Tuesday, February 21, 2012

Reading: Howards End

This little video reveals the whole story, so you might not want to watch the entire clip!

I started reading E.M. Forster's Howards End a while back, and now I'm finally down to the last few pages. For me, it wasn't quite as compelling as A Room With a View, but I still enjoyed it and found the idealistic and intelligent Schlegel sisters quite brilliant and unique. I would love to live in a cozy little house and always have people dropping by to talk about Love, Truth, Beauty, and Freedom (ummmm, maybe that part's not quite exactly in the novel). 

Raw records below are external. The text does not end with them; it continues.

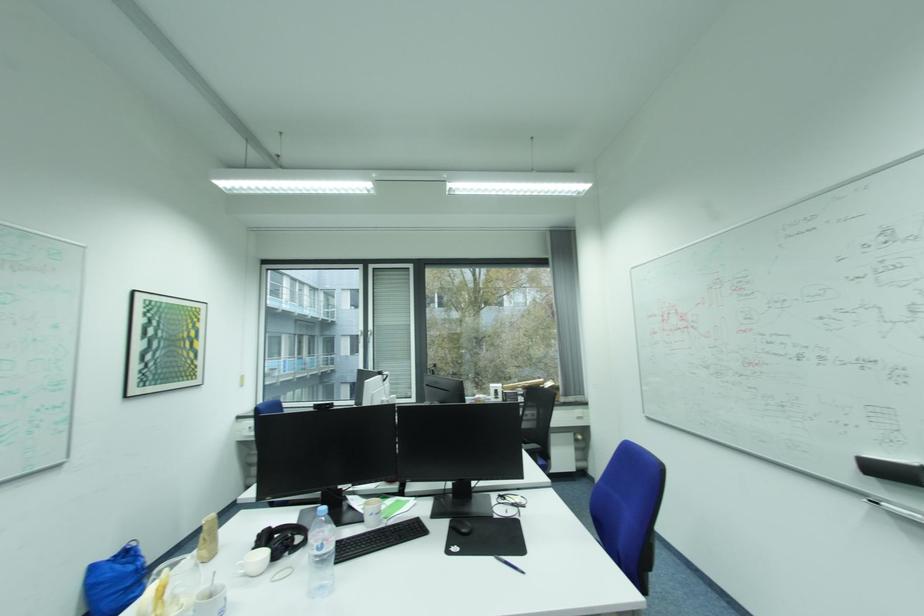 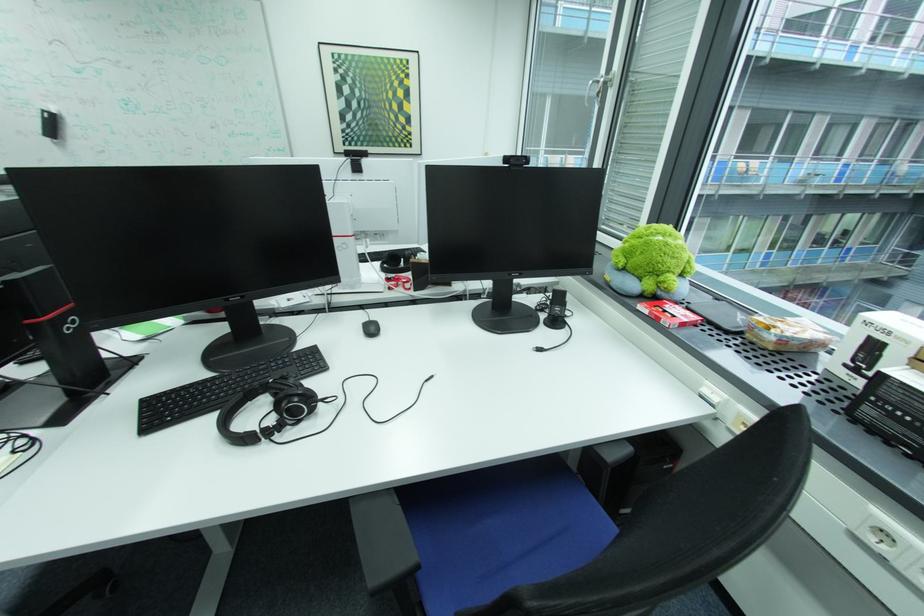 In the second image, find the point that corresponds to point (134, 398) in the first image.

(344, 153) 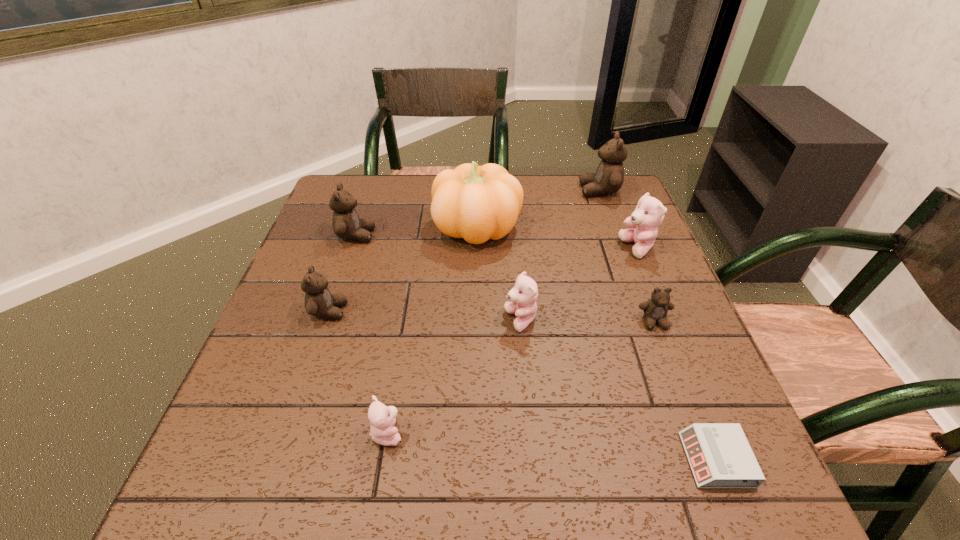 At what (x,y) coordinates should I click in order to perform the action: click on free space located 0.130m on the face of the second farthest brown teddy bear. Please return your answer as a coordinate pair (x, y). This screenshot has height=540, width=960. Looking at the image, I should click on (423, 235).

Where is `vacant space located on the face of the second smallest brown teddy bear`? vacant space located on the face of the second smallest brown teddy bear is located at coordinates (373, 311).

I want to click on free space located at the face of the second smallest pink teddy bear, so pos(449,320).

In order to click on free space located at the face of the second smallest pink teddy bear in this screenshot , I will do `click(368, 320)`.

Where is `vacant area located at the face of the second smallest pink teddy bear`? This screenshot has height=540, width=960. vacant area located at the face of the second smallest pink teddy bear is located at coordinates (335, 320).

Identify the location of free point located 0.360m on the face of the smallest brown teddy bear. This screenshot has height=540, width=960. (727, 511).

Identify the location of vacant space located 0.270m at the face of the fifth teddy bear from right to left. (557, 433).

The width and height of the screenshot is (960, 540). What are the coordinates of `vacant space located on the left of the alarm clock` in the screenshot? It's located at (508, 460).

Find the location of a particular element. pumpkin located in the far edge section of the desktop is located at coordinates (477, 203).

Find the location of a particular element. teddy bear at the far edge is located at coordinates (609, 177). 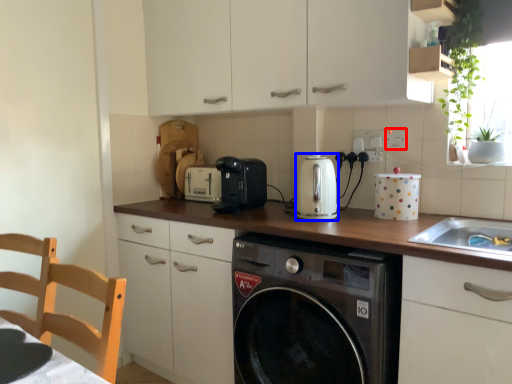 Question: Which of the following is the farthest to the observer, electric outlet (highlighted by a red box) or kitchen appliance (highlighted by a blue box)?

Choices:
 (A) electric outlet
 (B) kitchen appliance

Answer: (A) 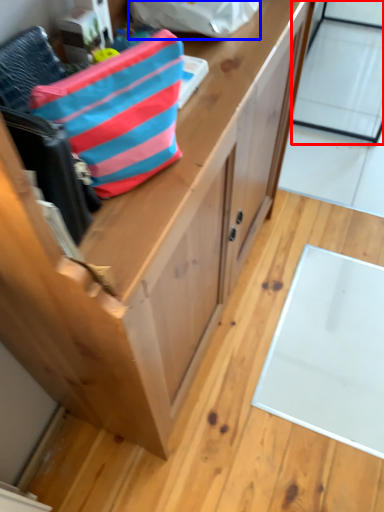 Question: Which point is further to the camera, glass door (highlighted by a red box) or pouch (highlighted by a blue box)?

Choices:
 (A) glass door
 (B) pouch

Answer: (A) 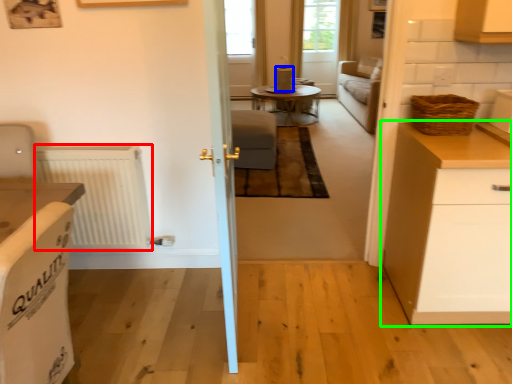 Question: Considering the real-world distances, which object is farthest from radiator (highlighted by a red box)? appliance (highlighted by a blue box) or cabinetry (highlighted by a green box)?

Choices:
 (A) appliance
 (B) cabinetry

Answer: (A) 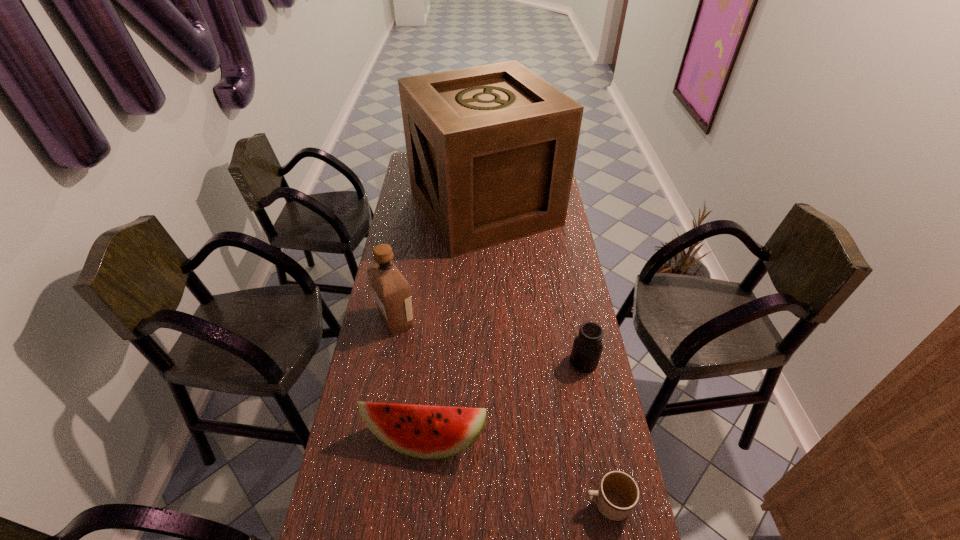 Locate an element on the screen. This screenshot has height=540, width=960. unoccupied area between the second tallest object and the farthest object is located at coordinates (441, 264).

Where is `free area in between the third farthest object and the mug`? free area in between the third farthest object and the mug is located at coordinates (595, 433).

You are a GUI agent. You are given a task and a screenshot of the screen. Output one action in this format:
    pyautogui.click(x=<x>, y=<y>)
    Task: Click on the vacant space in between the nearest object and the fourth shortest object
    The image size is (960, 540).
    Given the screenshot: What is the action you would take?
    pyautogui.click(x=501, y=412)

Locate an element on the screen. The height and width of the screenshot is (540, 960). free spot between the second shortest object and the fourth nearest object is located at coordinates (490, 341).

The height and width of the screenshot is (540, 960). I want to click on free space between the second farthest object and the fourth tallest object, so click(490, 341).

Find the location of a particular element. object that is the second closest to the nearest object is located at coordinates (587, 347).

The width and height of the screenshot is (960, 540). Find the location of `object that stands as the closest to the third nearest object`. object that stands as the closest to the third nearest object is located at coordinates (423, 431).

Identify the location of free space that satisfies the following two spatial constraints: 1. on the side of the mug with the handle; 2. on the outer rind of the third shortest object. The image size is (960, 540). (594, 438).

Locate an element on the screen. Image resolution: width=960 pixels, height=540 pixels. vacant space that satisfies the following two spatial constraints: 1. on the side of the mug with the handle; 2. on the front-facing side of the liquor is located at coordinates (571, 321).

Where is `vacant space that satisfies the following two spatial constraints: 1. on the outer rind of the third tallest object; 2. on the side of the mug with the handle`? The height and width of the screenshot is (540, 960). vacant space that satisfies the following two spatial constraints: 1. on the outer rind of the third tallest object; 2. on the side of the mug with the handle is located at coordinates (420, 504). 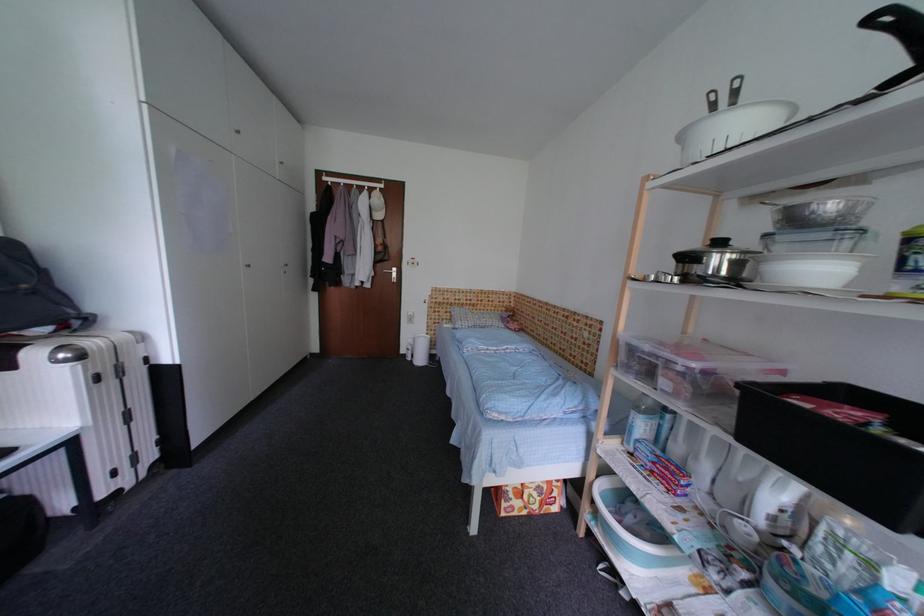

I love books that encourage believing in and pursuing a world of magic that is beyond everyday humdrum existence. Of course, the Schlegels are wealthy enough to always have one foot in the world of culture and bohemian ideals - they need not worry about food, housing, and basic survival...unlike their new friend Leonard Bast.

Leonard goes walking at night. He yearns for more than his everyday existence provides. Not money, but nourishment for his soul. He wants to feel alive, to feel fulfilled, to feel something bigger than him.

The Schlegel sisters are idealistic and give themselves wholeheartedly to a world of beautiful ideas. At least at the beginning. They connect with Leonard despite their vastly different socioeconomic status because of Ideas and Dreams and Humanity...but Leonard slips away and cannot stay in their world because he must find a way to just survive.

I think E.M. Forster really really wanted everyone, including women and people who are not at all close to rich, to have access to a splendid world. To feel welcome. To dream and to see more - because doing repetitive work, coming home to eat bread, and sleep...it's not enough for anyone and everybody deserves more than this. Everyone is born with a soul longing for Love, Truth, Beauty, and Freedom.

I know idealism isn't exactly fashionable right now. Being cynical and ironic seems to be the height of sophistication. I think I can never outgrow or outrun my idealistic nature so I'm embracing it and not hiding the fact that I too long for something more.

Walking at night, under the glorious moon...you cannot help but feel that the world is far more magical than the office at work misleads you to think...

1 comment:

  1. I barely remember this book, but I do remember I liked it, and the film as well. Right now I'm reading Thomas Hardy's The Woodlanders (for class), and it excellent so far.